Franz Garsombke wrote:
I was actually thinking of blogging on this whole experience but
adding it to the website would be even better. All of 2 people
probably read my 'once every 6 months blog' :).
Thank you for the excellent suggestion of writing my own transport. I
think I made it much harder than I had to. Basically I had one pass
through service which had a custom invoker. In the custom invoker
constructor I would pass the Object graph and then just use this as
the return value for the invoke method. XFire would create the correct
SOAP request with one 'extra' document wrapper. I would then remove
that and have a SOAP request with the correct SOAP body. Kludgy? Yes.
Does it work? Yes.
:-D
I will create a custom transport and let you know how that goes. I
should be able to add my results (code, explanation, etc.) on the
website in the next day or two. We are using this solution on a very
large integration project with WebLogic as our application server and
Tibco EMS as our message bus. Our preferred messaging wrapper is SOAP.

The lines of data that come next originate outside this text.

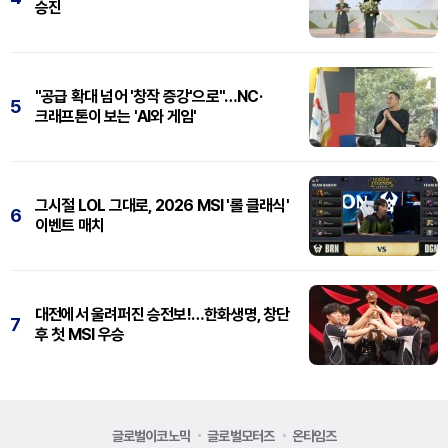
승진
"공급 확대 넘어 '창작 증강'으로"…NC·
5
크래프톤이 보는 'AI와 게임'
그시절 LOL 그대로, 2026 MSI '롤 클래식'
6
이벤트 매치
대전에서 울려퍼진 승전보!…한화생명, 창단
7
후 첫 MSI 우승
글로벌이코노믹
글로벌모터즈
온타임즈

Cool! Also, if you think your Transport is something that can be reused
let us know and we can get it integrated into XFire.
How is the website edited?
Click on the edit link on the bottom right. You will need to create an
account, but it should be pretty straightforward from there. The main
website is a cached version of the wiki, so if you want to see the
uncached version just append "?nocache".
Take care.
Franz
*/Dan Diephouse <[EMAIL PROTECTED]>/* wrote:
Heres what I would probably do:
1. Create a service interface for my outbound request:
public interface Sender {
public void send(MyDataType data);
}
2. Create a client
Service service = new XmlBeansServiceFactory().create(Sender.class)
XFireProxyFactory xpf = new XFireProxyFactory();
Sender sender = (Sender) xpf.create(service, "jms://Queue")
3. Send the data:
sender.send(myData);
Now, if you don't use want to use the XFire JMS transport you can
quickly write your own. Really its probably as simple as extending
AbstractTransport and creating your send method. (Also don't
forget to
do SoapTransportHelper.createSoapTransport(this) in the
constructor. It
adds helper handlers for SOAP to the transport).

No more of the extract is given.